> [Work instruction] Please give all of the data again, character for character, and drop the pictures.

> [Input records]
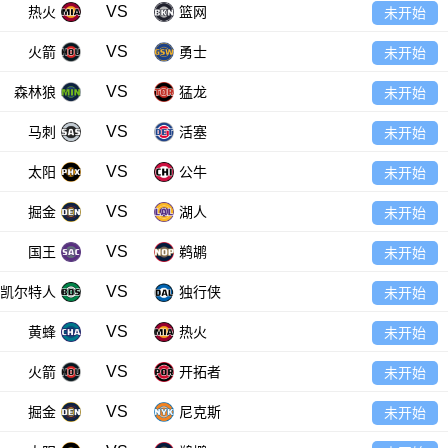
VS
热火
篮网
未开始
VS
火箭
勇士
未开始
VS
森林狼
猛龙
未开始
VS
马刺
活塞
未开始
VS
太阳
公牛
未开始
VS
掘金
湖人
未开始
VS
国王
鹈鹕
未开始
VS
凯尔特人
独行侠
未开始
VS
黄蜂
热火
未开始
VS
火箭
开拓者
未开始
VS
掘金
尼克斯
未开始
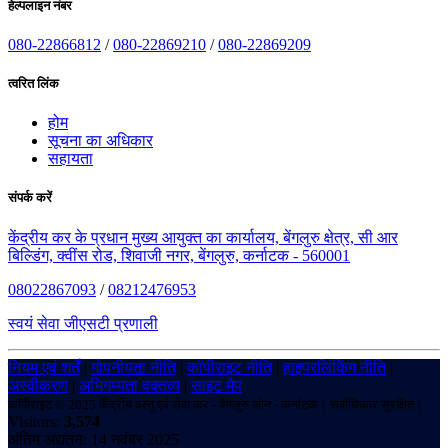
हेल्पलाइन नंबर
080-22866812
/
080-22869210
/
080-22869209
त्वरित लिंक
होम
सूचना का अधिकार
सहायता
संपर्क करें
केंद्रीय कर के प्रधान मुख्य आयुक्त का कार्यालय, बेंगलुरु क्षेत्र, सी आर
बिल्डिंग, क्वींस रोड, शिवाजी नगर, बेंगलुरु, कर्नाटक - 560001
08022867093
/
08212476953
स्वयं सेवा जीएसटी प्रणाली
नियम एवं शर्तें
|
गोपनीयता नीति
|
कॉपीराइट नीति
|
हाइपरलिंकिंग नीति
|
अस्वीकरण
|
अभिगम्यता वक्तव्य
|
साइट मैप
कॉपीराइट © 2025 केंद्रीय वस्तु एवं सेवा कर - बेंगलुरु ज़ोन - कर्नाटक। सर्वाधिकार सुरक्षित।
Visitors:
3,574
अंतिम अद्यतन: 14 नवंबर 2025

> [Task answer]
VS
热火
篮网
未开始
VS
火箭
勇士
未开始
VS
森林狼
猛龙
未开始
VS
马刺
活塞
未开始
VS
太阳
公牛
未开始
VS
掘金
湖人
未开始
VS
国王
鹈鹕
未开始
VS
凯尔特人
独行侠
未开始
VS
黄蜂
热火
未开始
VS
火箭
开拓者
未开始
VS
掘金
尼克斯
未开始
हेल्पलाइन नंबर
080-22866812
/
080-22869210
/
080-22869209
त्वरित लिंक
होम
सूचना का अधिकार
सहायता
संपर्क करें
केंद्रीय कर के प्रधान मुख्य आयुक्त का कार्यालय, बेंगलुरु क्षेत्र, सी आर
बिल्डिंग, क्वींस रोड, शिवाजी नगर, बेंगलुरु, कर्नाटक - 560001
08022867093
/
08212476953
स्वयं सेवा जीएसटी प्रणाली
नियम एवं शर्तें
|
गोपनीयता नीति
|
कॉपीराइट नीति
|
हाइपरलिंकिंग नीति
|
अस्वीकरण
|
अभिगम्यता वक्तव्य
|
साइट मैप
कॉपीराइट © 2025 केंद्रीय वस्तु एवं सेवा कर - बेंगलुरु ज़ोन - कर्नाटक। सर्वाधिकार सुरक्षित।
Visitors:
3,574
अंतिम अद्यतन: 14 नवंबर 2025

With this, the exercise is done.